■ Aim of the task ■
With the images set aside, retype every record below character for character.
Start of Excerpted data
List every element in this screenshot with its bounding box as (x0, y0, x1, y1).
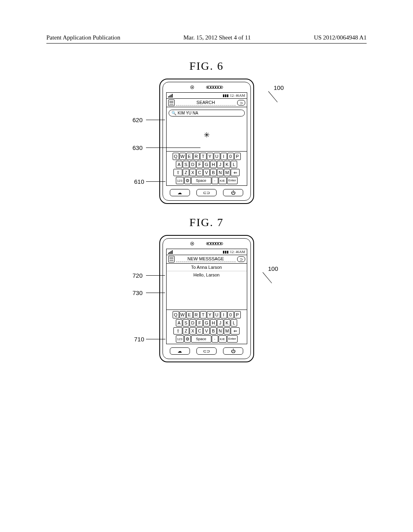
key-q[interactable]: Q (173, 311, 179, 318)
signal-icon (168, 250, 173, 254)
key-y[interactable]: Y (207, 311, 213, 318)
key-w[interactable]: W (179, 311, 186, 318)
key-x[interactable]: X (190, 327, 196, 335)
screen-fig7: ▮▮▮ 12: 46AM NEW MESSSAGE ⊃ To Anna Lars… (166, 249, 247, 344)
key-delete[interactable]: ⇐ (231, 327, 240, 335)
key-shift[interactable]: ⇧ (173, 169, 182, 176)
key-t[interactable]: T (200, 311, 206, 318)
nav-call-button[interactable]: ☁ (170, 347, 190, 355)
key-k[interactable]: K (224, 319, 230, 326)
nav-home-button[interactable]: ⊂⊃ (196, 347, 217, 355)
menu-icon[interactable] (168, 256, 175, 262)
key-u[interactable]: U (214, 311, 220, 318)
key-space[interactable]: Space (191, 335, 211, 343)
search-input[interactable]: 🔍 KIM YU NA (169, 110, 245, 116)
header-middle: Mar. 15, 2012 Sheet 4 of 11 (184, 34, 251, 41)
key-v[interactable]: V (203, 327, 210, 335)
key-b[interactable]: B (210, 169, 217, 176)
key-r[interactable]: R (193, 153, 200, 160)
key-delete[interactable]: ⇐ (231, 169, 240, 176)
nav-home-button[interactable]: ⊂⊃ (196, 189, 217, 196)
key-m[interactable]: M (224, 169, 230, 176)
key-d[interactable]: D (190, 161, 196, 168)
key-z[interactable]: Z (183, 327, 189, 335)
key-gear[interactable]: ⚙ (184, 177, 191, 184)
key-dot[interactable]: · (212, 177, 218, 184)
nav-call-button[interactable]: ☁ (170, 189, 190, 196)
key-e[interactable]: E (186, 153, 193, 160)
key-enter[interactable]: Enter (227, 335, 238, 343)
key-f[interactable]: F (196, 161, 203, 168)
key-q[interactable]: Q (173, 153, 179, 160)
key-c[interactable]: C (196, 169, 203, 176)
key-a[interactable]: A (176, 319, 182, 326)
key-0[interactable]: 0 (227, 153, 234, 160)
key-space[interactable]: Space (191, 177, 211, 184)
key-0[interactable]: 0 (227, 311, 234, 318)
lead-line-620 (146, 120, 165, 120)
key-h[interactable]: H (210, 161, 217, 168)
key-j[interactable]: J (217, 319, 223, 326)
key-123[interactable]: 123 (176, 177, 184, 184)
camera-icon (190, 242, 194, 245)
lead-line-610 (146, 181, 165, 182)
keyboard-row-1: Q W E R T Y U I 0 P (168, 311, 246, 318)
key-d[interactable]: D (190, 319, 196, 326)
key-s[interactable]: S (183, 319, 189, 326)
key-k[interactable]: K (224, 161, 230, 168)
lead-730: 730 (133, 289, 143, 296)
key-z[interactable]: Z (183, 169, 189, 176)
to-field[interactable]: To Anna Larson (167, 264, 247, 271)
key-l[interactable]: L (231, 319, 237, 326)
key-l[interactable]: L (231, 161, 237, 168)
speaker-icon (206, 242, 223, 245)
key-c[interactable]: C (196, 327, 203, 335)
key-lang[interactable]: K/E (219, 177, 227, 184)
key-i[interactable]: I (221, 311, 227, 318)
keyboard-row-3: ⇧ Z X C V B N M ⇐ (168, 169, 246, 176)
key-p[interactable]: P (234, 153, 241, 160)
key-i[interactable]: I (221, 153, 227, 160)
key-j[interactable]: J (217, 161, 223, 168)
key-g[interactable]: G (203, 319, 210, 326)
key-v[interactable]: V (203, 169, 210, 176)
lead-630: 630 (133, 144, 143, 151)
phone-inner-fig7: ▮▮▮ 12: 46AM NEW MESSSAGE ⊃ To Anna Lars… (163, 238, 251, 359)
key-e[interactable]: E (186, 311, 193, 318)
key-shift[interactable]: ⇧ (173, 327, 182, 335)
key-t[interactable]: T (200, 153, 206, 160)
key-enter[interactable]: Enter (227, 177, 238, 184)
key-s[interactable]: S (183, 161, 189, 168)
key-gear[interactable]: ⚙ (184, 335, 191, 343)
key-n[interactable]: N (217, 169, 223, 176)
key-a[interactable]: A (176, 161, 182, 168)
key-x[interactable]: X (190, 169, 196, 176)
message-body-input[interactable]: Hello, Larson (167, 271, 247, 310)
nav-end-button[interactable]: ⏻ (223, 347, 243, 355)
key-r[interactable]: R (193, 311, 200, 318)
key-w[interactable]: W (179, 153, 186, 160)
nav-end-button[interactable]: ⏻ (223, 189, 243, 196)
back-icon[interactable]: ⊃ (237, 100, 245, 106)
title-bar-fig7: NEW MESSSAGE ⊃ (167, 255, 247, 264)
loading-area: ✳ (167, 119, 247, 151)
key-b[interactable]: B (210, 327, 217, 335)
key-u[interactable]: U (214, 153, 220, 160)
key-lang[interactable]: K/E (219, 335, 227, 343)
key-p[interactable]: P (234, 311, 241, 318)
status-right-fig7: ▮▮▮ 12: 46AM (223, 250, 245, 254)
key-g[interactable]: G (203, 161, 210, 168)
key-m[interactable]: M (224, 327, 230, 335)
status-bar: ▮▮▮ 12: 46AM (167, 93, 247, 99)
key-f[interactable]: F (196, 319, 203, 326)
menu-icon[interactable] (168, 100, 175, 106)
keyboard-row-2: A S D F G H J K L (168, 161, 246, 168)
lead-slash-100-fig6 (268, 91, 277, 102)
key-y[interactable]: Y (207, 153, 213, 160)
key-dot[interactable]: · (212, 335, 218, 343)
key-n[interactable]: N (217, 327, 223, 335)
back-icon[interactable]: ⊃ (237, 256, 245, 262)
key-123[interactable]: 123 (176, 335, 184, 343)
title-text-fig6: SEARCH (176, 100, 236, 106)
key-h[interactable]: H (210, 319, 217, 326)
End of Excerpted data
■ Solution for this task ■
List every element in this screenshot with its bounding box as (x0, y0, x1, y1).
key-q[interactable]: Q (173, 311, 179, 318)
signal-icon (168, 250, 173, 254)
key-y[interactable]: Y (207, 311, 213, 318)
key-w[interactable]: W (179, 311, 186, 318)
key-x[interactable]: X (190, 327, 196, 335)
screen-fig7: ▮▮▮ 12: 46AM NEW MESSSAGE ⊃ To Anna Lars… (166, 249, 247, 344)
key-delete[interactable]: ⇐ (231, 327, 240, 335)
key-shift[interactable]: ⇧ (173, 169, 182, 176)
key-t[interactable]: T (200, 311, 206, 318)
nav-call-button[interactable]: ☁ (170, 347, 190, 355)
key-k[interactable]: K (224, 319, 230, 326)
nav-home-button[interactable]: ⊂⊃ (196, 347, 217, 355)
menu-icon[interactable] (168, 256, 175, 262)
key-u[interactable]: U (214, 311, 220, 318)
key-space[interactable]: Space (191, 335, 211, 343)
search-input[interactable]: 🔍 KIM YU NA (169, 110, 245, 116)
header-middle: Mar. 15, 2012 Sheet 4 of 11 (184, 34, 251, 41)
key-v[interactable]: V (203, 327, 210, 335)
key-b[interactable]: B (210, 169, 217, 176)
key-r[interactable]: R (193, 153, 200, 160)
key-delete[interactable]: ⇐ (231, 169, 240, 176)
nav-home-button[interactable]: ⊂⊃ (196, 189, 217, 196)
key-m[interactable]: M (224, 169, 230, 176)
key-d[interactable]: D (190, 161, 196, 168)
key-z[interactable]: Z (183, 327, 189, 335)
key-gear[interactable]: ⚙ (184, 177, 191, 184)
key-dot[interactable]: · (212, 177, 218, 184)
nav-call-button[interactable]: ☁ (170, 189, 190, 196)
key-e[interactable]: E (186, 153, 193, 160)
key-enter[interactable]: Enter (227, 335, 238, 343)
key-f[interactable]: F (196, 161, 203, 168)
key-q[interactable]: Q (173, 153, 179, 160)
key-c[interactable]: C (196, 169, 203, 176)
key-a[interactable]: A (176, 319, 182, 326)
key-0[interactable]: 0 (227, 153, 234, 160)
key-space[interactable]: Space (191, 177, 211, 184)
key-0[interactable]: 0 (227, 311, 234, 318)
lead-line-620 (146, 120, 165, 120)
key-h[interactable]: H (210, 161, 217, 168)
key-j[interactable]: J (217, 319, 223, 326)
key-123[interactable]: 123 (176, 177, 184, 184)
camera-icon (190, 242, 194, 245)
lead-line-610 (146, 181, 165, 182)
keyboard-row-1: Q W E R T Y U I 0 P (168, 311, 246, 318)
key-d[interactable]: D (190, 319, 196, 326)
key-s[interactable]: S (183, 319, 189, 326)
key-k[interactable]: K (224, 161, 230, 168)
lead-730: 730 (133, 289, 143, 296)
key-z[interactable]: Z (183, 169, 189, 176)
to-field[interactable]: To Anna Larson (167, 264, 247, 271)
key-l[interactable]: L (231, 319, 237, 326)
key-l[interactable]: L (231, 161, 237, 168)
speaker-icon (206, 242, 223, 245)
key-c[interactable]: C (196, 327, 203, 335)
key-lang[interactable]: K/E (219, 177, 227, 184)
key-i[interactable]: I (221, 311, 227, 318)
keyboard-row-3: ⇧ Z X C V B N M ⇐ (168, 169, 246, 176)
key-p[interactable]: P (234, 153, 241, 160)
key-i[interactable]: I (221, 153, 227, 160)
key-j[interactable]: J (217, 161, 223, 168)
key-g[interactable]: G (203, 319, 210, 326)
key-v[interactable]: V (203, 169, 210, 176)
lead-630: 630 (133, 144, 143, 151)
phone-inner-fig7: ▮▮▮ 12: 46AM NEW MESSSAGE ⊃ To Anna Lars… (163, 238, 251, 359)
key-e[interactable]: E (186, 311, 193, 318)
key-shift[interactable]: ⇧ (173, 327, 182, 335)
key-t[interactable]: T (200, 153, 206, 160)
key-enter[interactable]: Enter (227, 177, 238, 184)
key-s[interactable]: S (183, 161, 189, 168)
key-gear[interactable]: ⚙ (184, 335, 191, 343)
key-n[interactable]: N (217, 169, 223, 176)
key-a[interactable]: A (176, 161, 182, 168)
key-x[interactable]: X (190, 169, 196, 176)
message-body-input[interactable]: Hello, Larson (167, 271, 247, 310)
nav-end-button[interactable]: ⏻ (223, 347, 243, 355)
key-r[interactable]: R (193, 311, 200, 318)
key-w[interactable]: W (179, 153, 186, 160)
nav-end-button[interactable]: ⏻ (223, 189, 243, 196)
back-icon[interactable]: ⊃ (237, 100, 245, 106)
title-bar-fig7: NEW MESSSAGE ⊃ (167, 255, 247, 264)
loading-area: ✳ (167, 119, 247, 151)
key-b[interactable]: B (210, 327, 217, 335)
key-u[interactable]: U (214, 153, 220, 160)
key-lang[interactable]: K/E (219, 335, 227, 343)
key-p[interactable]: P (234, 311, 241, 318)
status-right-fig7: ▮▮▮ 12: 46AM (223, 250, 245, 254)
key-g[interactable]: G (203, 161, 210, 168)
key-m[interactable]: M (224, 327, 230, 335)
status-bar: ▮▮▮ 12: 46AM (167, 93, 247, 99)
key-f[interactable]: F (196, 319, 203, 326)
menu-icon[interactable] (168, 100, 175, 106)
keyboard-row-2: A S D F G H J K L (168, 161, 246, 168)
lead-slash-100-fig6 (268, 91, 277, 102)
key-y[interactable]: Y (207, 153, 213, 160)
key-dot[interactable]: · (212, 335, 218, 343)
key-n[interactable]: N (217, 327, 223, 335)
back-icon[interactable]: ⊃ (237, 256, 245, 262)
key-123[interactable]: 123 (176, 335, 184, 343)
title-text-fig6: SEARCH (176, 100, 236, 106)
key-h[interactable]: H (210, 319, 217, 326)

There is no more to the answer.